Poproszę kilogram ekstrawertyzmu. Natychmiast!
: 05 lis 2008, 1:06
Tak sobie myślę, że jakieś zmęczenie materiału mnie nastało. A niestety okazja jest temu niesprzyjająca i naprawdę motyla noga nie wiem juz co by tu mądrego ze sobą wykminić. Z tego , że mam dość grube zapędy introwertyka zdaję sobie doskonale sprawę. Ale to wykańcza. Momentami mam wrażenie, że moje życe przecieka mi przez krzywe paluchy (bo krzywe są
). Zwłaszcza kiedy jest się Erazamusem. Zwłaszcza, że na Erazmusie trzeba być zawsze gotowym do nawiązywania nowych znajomości. Toż to niepowtarzalna szansa! Trzeba się szczerzyć ile wlezie i poznawać, poznawać, poznawać...imprezować, bo inaczej wyjdzie się na sztywniaka.
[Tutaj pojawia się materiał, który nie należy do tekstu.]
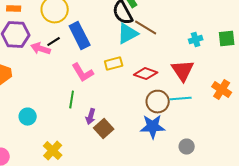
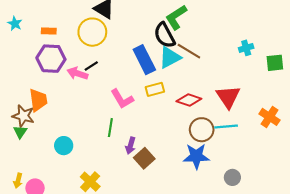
blue rectangle: (80, 36) -> (144, 60), moved
cyan cross: (196, 40) -> (246, 48), moved

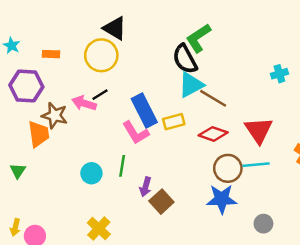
brown line: (189, 51) -> (213, 98), moved
purple hexagon: (51, 59) -> (26, 86), moved
blue rectangle: (144, 60) -> (144, 111), moved
brown star: (23, 116) -> (55, 115), moved
cyan circle: (64, 146) -> (91, 173), moved

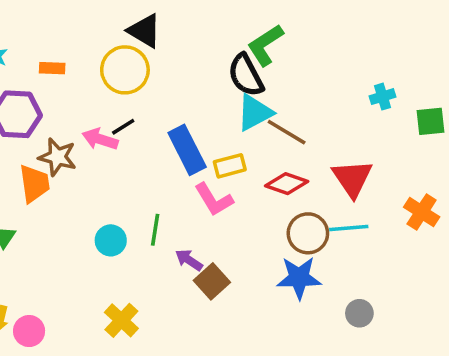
pink L-shape: (136, 133) -> (214, 200), moved
purple arrow: (146, 187) -> (189, 260), turned 108

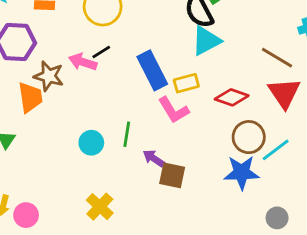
brown line: (287, 132) -> (277, 58), moved
cyan line: (349, 228) -> (276, 150), moved, turned -32
brown square: (212, 281) -> (172, 175), turned -36
gray circle: (359, 313) -> (277, 218), moved

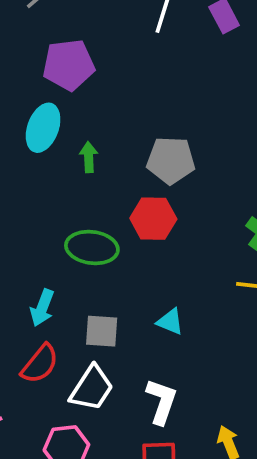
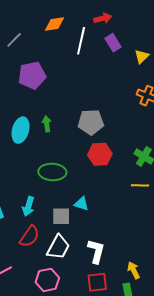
cyan ellipse: (43, 128) -> (21, 130), moved
red hexagon: (153, 219) -> (100, 154), moved
cyan triangle: (170, 322) -> (81, 204), moved

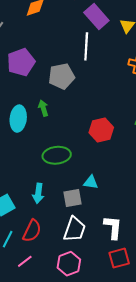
white line: (81, 41) -> (86, 46), moved
purple rectangle: (113, 43) -> (96, 17), size x1.4
gray pentagon: (91, 122) -> (62, 76), moved
red semicircle: (30, 236) -> (32, 231), moved

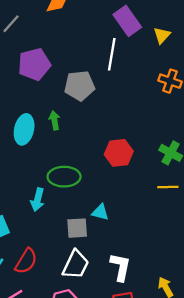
cyan arrow: (38, 193) -> (38, 200), moved

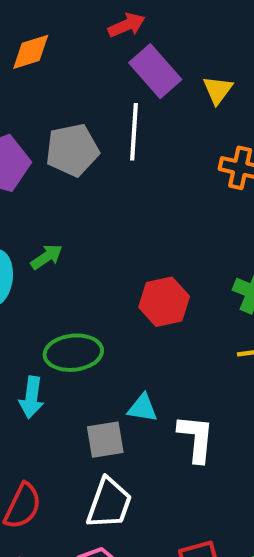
gray pentagon: (79, 86) -> (72, 150), moved
green arrow: (54, 120) -> (47, 257), turned 72
white L-shape: (120, 267) -> (196, 438), moved

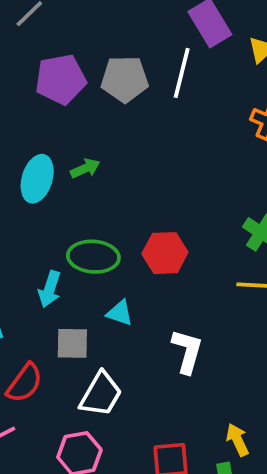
red hexagon: (164, 302) -> (165, 253), moved
cyan triangle: (143, 408) -> (120, 313), moved
gray square: (105, 440) -> (72, 343), moved

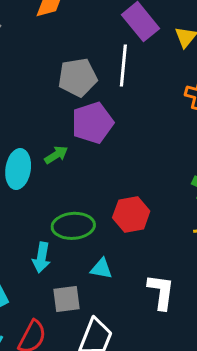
purple pentagon: (61, 79) -> (92, 123), moved

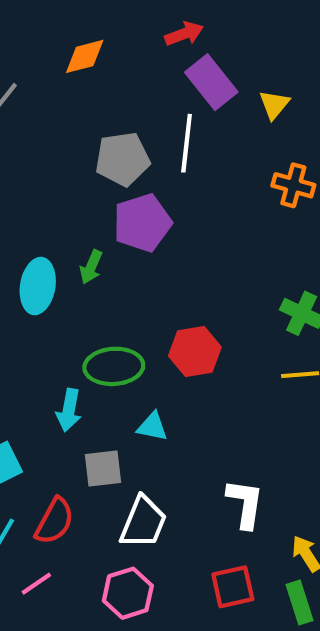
green arrow: (56, 155) -> (91, 267), turned 145
white L-shape: (161, 292) -> (245, 504), moved

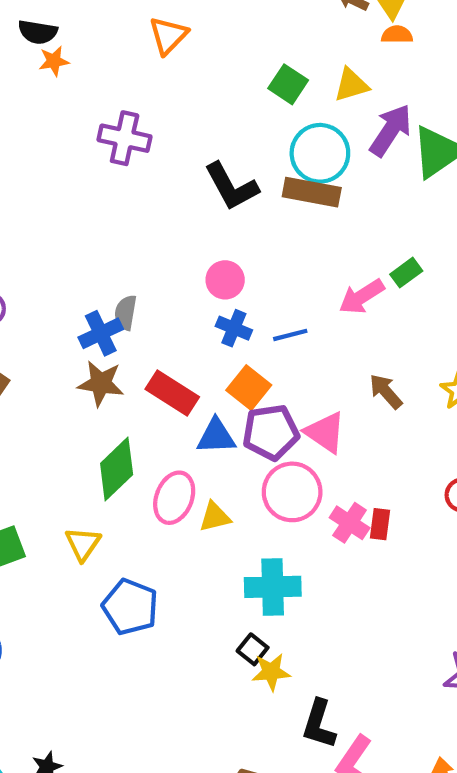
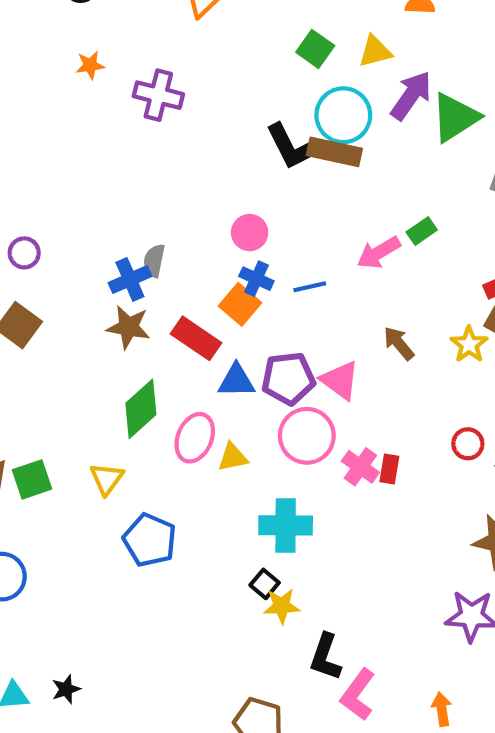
orange star: (54, 61) -> (90, 65), moved
black L-shape: (231, 186) -> (291, 147), moved
orange square: (249, 388) -> (240, 304), moved

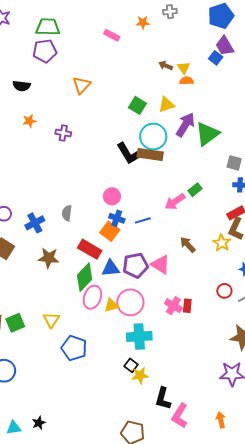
purple cross: (158, 95) -> (63, 133), size x0.7
blue cross: (130, 280) -> (35, 223), moved
brown star: (128, 327) -> (49, 258), moved
green diamond: (141, 409) -> (85, 277), moved
pink circle: (307, 436) -> (130, 302), moved

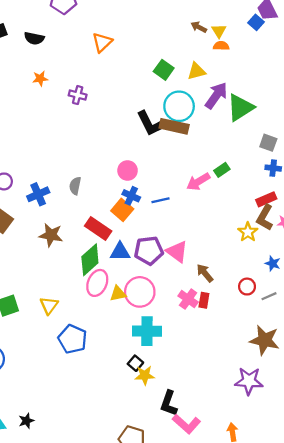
brown arrow: (188, 245) -> (205, 273), moved
pink L-shape: (180, 416) -> (186, 424), turned -85

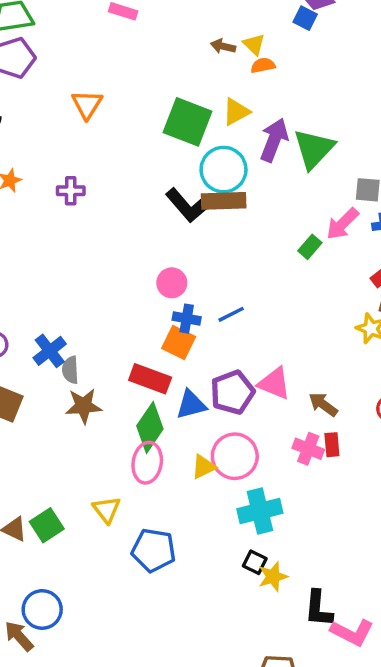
green square: (164, 70) -> (187, 122), size x1.6
pink arrow: (198, 182) -> (342, 224), moved
gray semicircle: (75, 186) -> (70, 370), moved
pink ellipse: (97, 283) -> (147, 463), moved

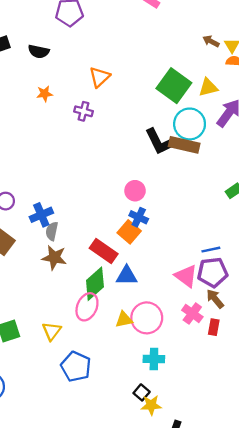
orange triangle: (87, 104) -> (100, 77), moved
blue line: (231, 314) -> (211, 250), moved
purple pentagon: (232, 392) -> (213, 272), moved
pink cross: (308, 449) -> (192, 313), moved
cyan cross: (260, 511) -> (154, 359), size x0.7

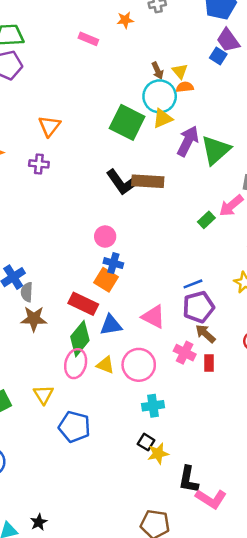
brown arrow: (211, 41) -> (158, 71), turned -133
cyan circle: (190, 124) -> (160, 96), moved
pink triangle: (186, 276) -> (153, 317), moved
yellow triangle: (124, 319) -> (105, 365), moved, turned 42

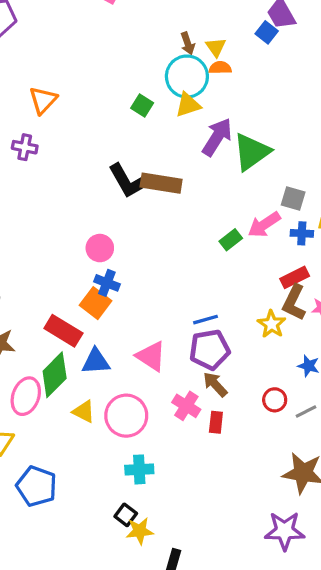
green square: (127, 122) -> (142, 105), size x0.5
pink ellipse: (76, 364) -> (26, 396), moved

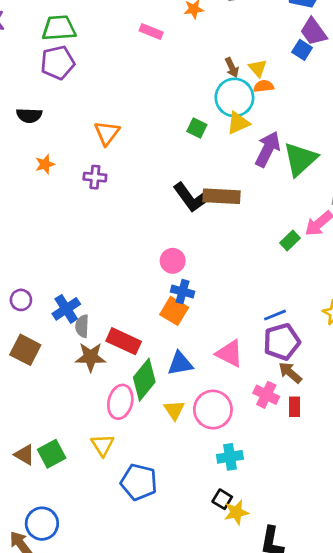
red rectangle: (63, 331) -> (124, 341), moved
yellow triangle: (84, 412) -> (174, 410), turned 35

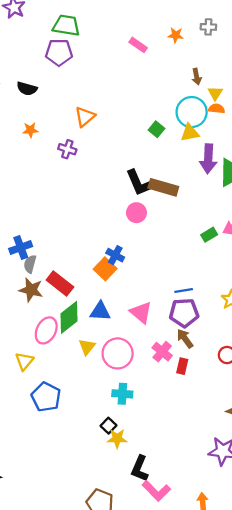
brown arrow: (232, 67) -> (197, 77), moved
purple arrow: (268, 149) -> (208, 159), turned 144
pink circle: (173, 261) -> (136, 213), moved

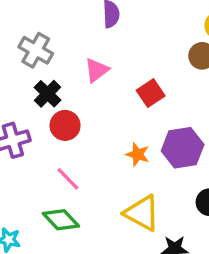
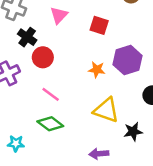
red square: (151, 93) -> (99, 25), turned -30

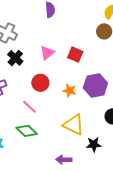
pink triangle: (59, 15) -> (47, 53), moved
red circle: (43, 57) -> (40, 83), moved

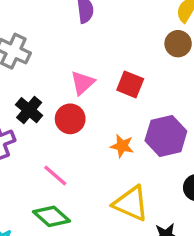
black cross: (15, 58) -> (29, 110), moved
red circle: (40, 83) -> (70, 119), moved

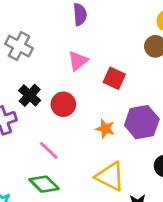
pink triangle: (83, 83) -> (78, 61), moved

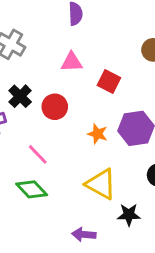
pink triangle: (78, 61) -> (72, 62), turned 35

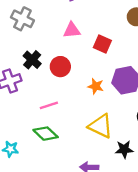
pink line: (38, 154) -> (49, 105), turned -60

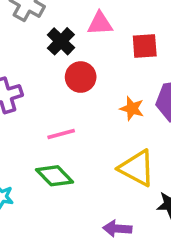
red square: (102, 44) -> (145, 46), turned -30
black cross: (32, 60) -> (61, 41), moved

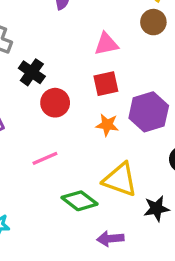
pink triangle: (100, 23) -> (106, 44), moved
red square: (145, 46) -> (106, 84), moved
green diamond: (54, 176) -> (80, 201), moved

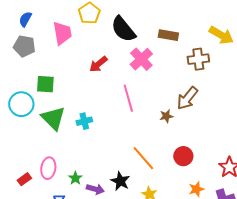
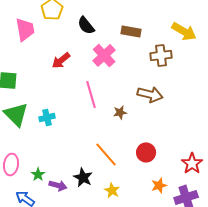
black semicircle: (123, 29) -> (86, 25), size x0.7
brown arrow: (187, 98) -> (150, 94), turned -115
brown star: (166, 116) -> (120, 112), moved

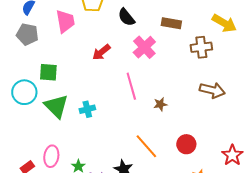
brown arrow: (150, 94) -> (212, 90), moved

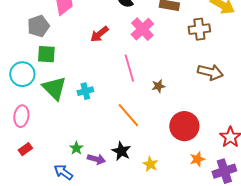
gray pentagon: (27, 34) -> (38, 26), moved, turned -30
red circle: (186, 144) -> (184, 126), size x1.5
orange line: (146, 146) -> (128, 115), moved
pink ellipse: (51, 156) -> (21, 116), moved

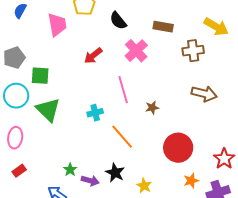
gray pentagon: (38, 26) -> (14, 58), moved
cyan cross: (85, 91) -> (95, 113), moved

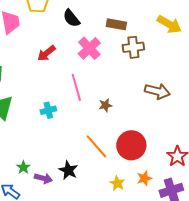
brown cross: (193, 51) -> (133, 47), moved
orange line: (122, 137) -> (96, 146), moved
yellow star: (144, 186) -> (117, 183), moved

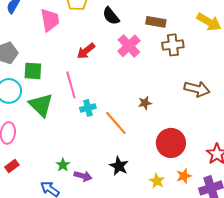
pink line: (76, 87) -> (71, 85), moved
orange line: (96, 146) -> (116, 123), moved
black star: (68, 170) -> (119, 166), moved

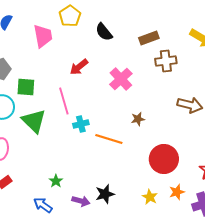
brown rectangle: (156, 22) -> (149, 38), turned -30
pink cross: (129, 46) -> (121, 79), moved
orange line: (116, 123) -> (109, 139), turned -32
black star: (119, 166) -> (105, 194), moved, turned 30
purple arrow: (83, 176) -> (81, 201), moved

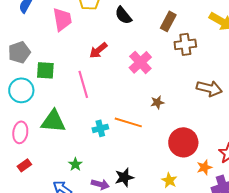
brown rectangle: (149, 38) -> (168, 21), turned -42
green triangle: (34, 121) -> (53, 121), moved, turned -40
cyan cross: (81, 124) -> (100, 128), moved
orange star: (177, 192) -> (204, 167), moved

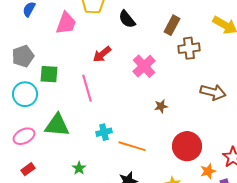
pink trapezoid: (62, 19) -> (66, 23), turned 30
orange line: (128, 122) -> (132, 146), moved
pink ellipse: (20, 132) -> (24, 136), turned 55

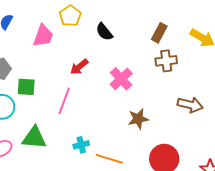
brown rectangle: (172, 25) -> (159, 33), moved
pink line: (87, 88) -> (64, 101), turned 36
brown star: (161, 106) -> (138, 119), size x1.5

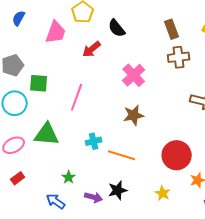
brown rectangle: (159, 33) -> (172, 29), turned -48
red arrow: (79, 67) -> (92, 49), moved
brown star: (138, 119) -> (134, 115), moved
A ja i tak na sztywniaka wychodzę bo w 89% przypadków panikuję przed zagadaniem nieznanego osobnika. A panikuję tylko dlatego, iż przeważnie zanim się zdecyduję na jakąkolwiek akcję, zostaję bezczelnie wyprzedzona przez jakiegoś ekstra I tak jestem niczem
Judym wątła, niebaczna, rozdwojona w sobie... Chciałabym a boję się...Co ja robię na tym Erazmusie, no co? ??? :evil: ARRGH!!! Jak ja nie cierrrrpię Smerfów! i chcę zostać ekstra na około 6 miesięcy... Jak tu zostać przy zdrowych zmysłach???! (wyszedł mi rasowy stream of conscioussness :lol: )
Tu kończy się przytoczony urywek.